Metro’s poor to get P6.74B in cash doleouts in 2015, 2016

Pedetrians walk past houses in a shantytown in Manila on July 5, 2013. AFP

Pedetrians walk past houses in a shantytown in Manila on July 5, 2013. AFP

Metro Manila, home to at least 232,811 poorest of the poor families, will get P3.32 billion in Pantawid Pamilyang Pilipino Program (4Ps) funds in 2016, bringing to P6.74 billion the National Capital Region’s allocations under the government’s flagship poverty alleviation program during the 2015-2016 period.

The amount, however, put the NCR’s two-year budget only in the 12th position among 17 regions nationwide, which received a total allocation of P125.05 billion, said a 4Ps report furnished the Philippine Daily Inquirer by the Department of Social Welfare and Development (DSWD), the lead agency implementing the program.

The Autonomous Region in Muslim Mindanao (ARMM) got the biggest slice of the 4Ps budget pie with an allocation of P6.02 billion and P5.84 billion in 2015 and 2016, respectively, or a total of P11.86 billion.
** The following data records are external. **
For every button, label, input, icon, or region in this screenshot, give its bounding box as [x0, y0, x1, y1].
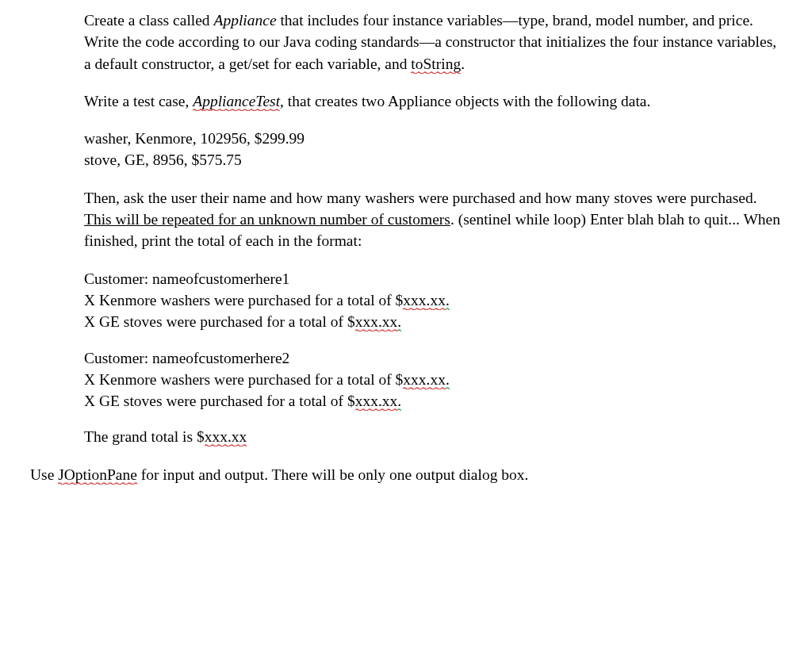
- text: X Kenmore washers were purchased for a t…: [84, 292, 403, 309]
- amount-placeholder: xxx.xx: [355, 313, 398, 330]
- customer-block-1: Customer: nameofcustomerhere1 X Kenmore …: [84, 268, 780, 333]
- text: .: [461, 56, 465, 72]
- amount-placeholder: xxx.xx: [355, 393, 398, 409]
- final-line: Use JOptionPane for input and output. Th…: [30, 464, 780, 485]
- customer-block-2: Customer: nameofcustomerhere2 X Kenmore …: [84, 347, 780, 412]
- paragraph-2: Write a test case, ApplianceTest, that c…: [84, 90, 780, 112]
- underlined-text: This will be repeated for an unknown num…: [84, 211, 450, 228]
- text: X GE stoves were purchased for a total o…: [84, 393, 355, 409]
- text: X GE stoves were purchased for a total o…: [84, 313, 355, 330]
- customer-line: X GE stoves were purchased for a total o…: [84, 311, 780, 332]
- test-class-name: ApplianceTest: [193, 93, 280, 109]
- text: X Kenmore washers were purchased for a t…: [84, 371, 403, 388]
- amount-placeholder: xxx.xx: [205, 428, 247, 445]
- paragraph-1: Create a class called Appliance that inc…: [84, 10, 780, 75]
- text: Then, ask the user their name and how ma…: [84, 190, 757, 206]
- customer-header: Customer: nameofcustomerhere1: [84, 268, 780, 289]
- amount-placeholder: xxx.xx: [403, 371, 446, 388]
- dot: .: [446, 371, 450, 388]
- text: Write a test case,: [84, 93, 193, 109]
- class-name: Appliance: [214, 12, 277, 29]
- sample-data-block: washer, Kenmore, 102956, $299.99 stove, …: [84, 128, 780, 171]
- text: for input and output. There will be only…: [137, 466, 529, 483]
- data-line-1: washer, Kenmore, 102956, $299.99: [84, 128, 780, 149]
- tostring-term: toString: [411, 56, 461, 72]
- text: , that creates two Appliance objects wit…: [280, 93, 650, 109]
- paragraph-3: Then, ask the user their name and how ma…: [84, 187, 780, 252]
- joptionpane-term: JOptionPane: [58, 466, 137, 483]
- text: Use: [30, 466, 58, 483]
- grand-total-line: The grand total is $xxx.xx: [84, 426, 780, 447]
- text: The grand total is $: [84, 428, 205, 445]
- dot: .: [397, 313, 401, 330]
- dot: .: [397, 393, 401, 409]
- dot: .: [446, 292, 450, 309]
- customer-line: X Kenmore washers were purchased for a t…: [84, 369, 780, 390]
- customer-line: X GE stoves were purchased for a total o…: [84, 390, 780, 412]
- amount-placeholder: xxx.xx: [403, 292, 446, 309]
- customer-header: Customer: nameofcustomerhere2: [84, 347, 780, 369]
- data-line-2: stove, GE, 8956, $575.75: [84, 149, 780, 171]
- document-body: Create a class called Appliance that inc…: [0, 0, 812, 511]
- text: Create a class called: [84, 12, 214, 29]
- customer-line: X Kenmore washers were purchased for a t…: [84, 289, 780, 311]
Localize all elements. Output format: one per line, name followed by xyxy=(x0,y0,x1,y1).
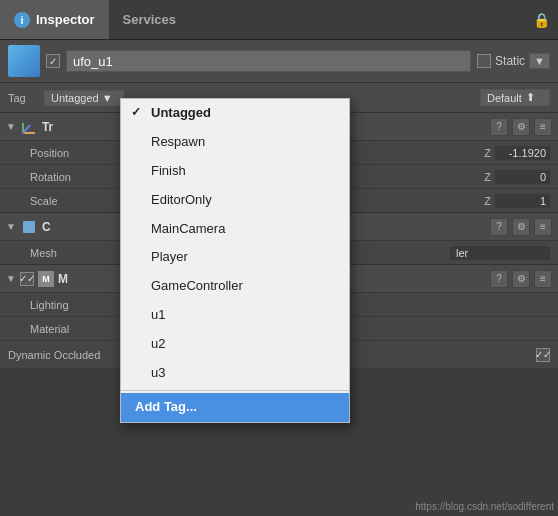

Next was Bicol with P10.34 billion, followed by the Zamboanga Peninsula, P8.85 billion; Western Visayas, P8.68 billion; Southern Tagalog, P8.66 billion; Central Luzon, P8.3 billion; Northern Mindanao, P7.74 billion; Eastern Visayas, P7.65 billion; Central Visayas and Davao region, both with P7.41 billion; Soccsksargen, P7.08 billion; Mimaropa, P5.62 billion; Ilocos, P5.54 billion; Caraga, P5.16 billion; Cagayan Valley, P3.04 billion; and the Cordillera Administrative Region, P1.87 billion.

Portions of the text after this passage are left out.